### WHAT YOU NEED TO DO
The answer must be the full data, restated word for word, with no pictures in it.

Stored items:
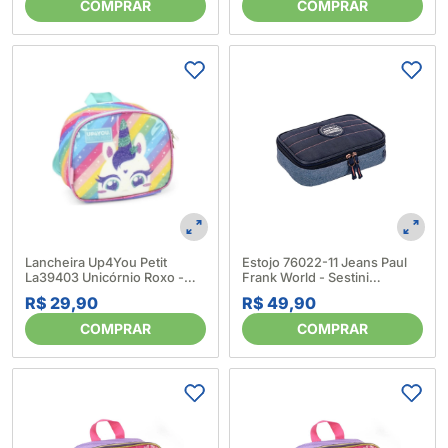
COMPRAR
COMPRAR
Lancheira Up4You Petit
Estojo 76022-11 Jeans Paul
La39403 Unicórnio Roxo -
Frank World - Sestini
Luxcel 6528120001
6546980001
R$ 29,90
R$ 49,90
COMPRAR
COMPRAR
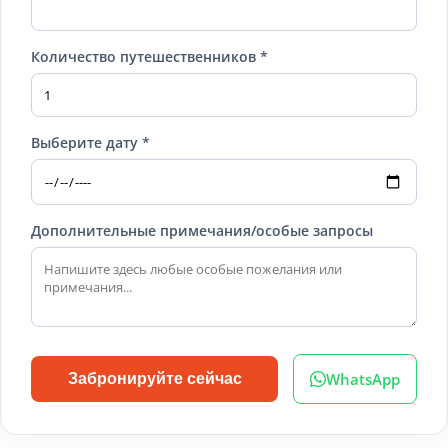
Количество путешественников *
Выберите дату *
Дополнительные примечания/особые запросы
WhatsApp
Забронируйте сейчас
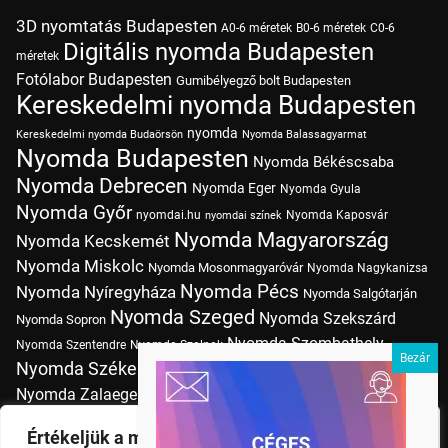
3D nyomtatás Budapesten
A0-6 méretek
B0-6 méretek
C0-6
Digitális nyomda Budapesten
méretek
Fotólabor Budapesten
Gumibélyegző bolt Budapesten
Kereskedelmi nyomda Budapesten
nyomda
Kereskedelmi nyomda Budaörsön
Nyomda Balassagyarmat
Nyomda Budapesten
Nyomda Békéscsaba
Nyomda Debrecen
Nyomda Eger
Nyomda Gyula
Nyomda Győr
nyomdai.hu
Nyomda Kaposvár
nyomdai színek
Nyomda Magyarország
Nyomda Kecskemét
Nyomda Miskolc
Nyomda Mosonmagyaróvár
Nyomda Nagykanizsa
Nyomda Pécs
Nyomda Nyíregyháza
Nyomda Salgótarján
Nyomda Szeged
Nyomda Szekszárd
Nyomda Sopron
Nyomda Szombathely
Nyomda Szentendre
Nyomda Szolnok
Nyomda Székesfehérvár
Nyomda Tatabánya
Nyomda Vác
Nyomda Zalaegerszeg
nyomtatás
Nyomda Érd
Nyomtatás Budapesten
Papírméretek
Értékeljük a magánéletét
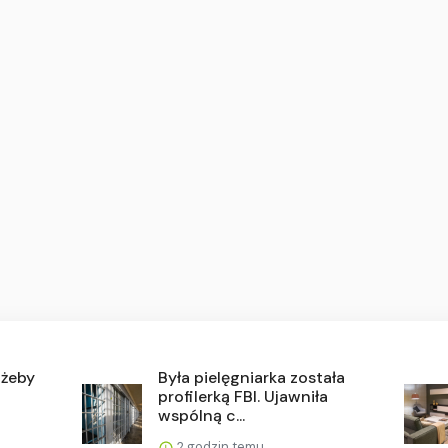
 żeby
Była pielęgniarka została
profilerką FBI. Ujawniła
wspólną c...
2 godzin temu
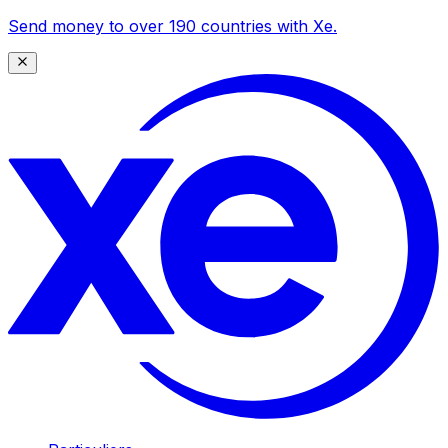
Send money to over 190 countries with Xe.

### EXPECTED ANSWER
COMPRAR
COMPRAR
Lancheira Up4You Petit
Estojo 76022-11 Jeans Paul
La39403 Unicórnio Roxo -
Frank World - Sestini
Luxcel 6528120001
6546980001
R$ 29,90
R$ 49,90
COMPRAR
COMPRAR
Количество путешественников *
Выберите дату *
Дополнительные примечания/особые запросы
WhatsApp
Забронируйте сейчас
3D nyomtatás Budapesten
A0-6 méretek
B0-6 méretek
C0-6
Digitális nyomda Budapesten
méretek
Fotólabor Budapesten
Gumibélyegző bolt Budapesten
Kereskedelmi nyomda Budapesten
nyomda
Kereskedelmi nyomda Budaörsön
Nyomda Balassagyarmat
Nyomda Budapesten
Nyomda Békéscsaba
Nyomda Debrecen
Nyomda Eger
Nyomda Gyula
Nyomda Győr
nyomdai.hu
Nyomda Kaposvár
nyomdai színek
Nyomda Magyarország
Nyomda Kecskemét
Nyomda Miskolc
Nyomda Mosonmagyaróvár
Nyomda Nagykanizsa
Nyomda Pécs
Nyomda Nyíregyháza
Nyomda Salgótarján
Nyomda Szeged
Nyomda Szekszárd
Nyomda Sopron
Nyomda Szombathely
Nyomda Szentendre
Nyomda Szolnok
Nyomda Székesfehérvár
Nyomda Tatabánya
Nyomda Vác
Nyomda Zalaegerszeg
nyomtatás
Nyomda Érd
Nyomtatás Budapesten
Papírméretek
Értékeljük a magánéletét
 żeby
Była pielęgniarka została
profilerką FBI. Ujawniła
wspólną c...
2 godzin temu
Send money to over 190 countries with Xe.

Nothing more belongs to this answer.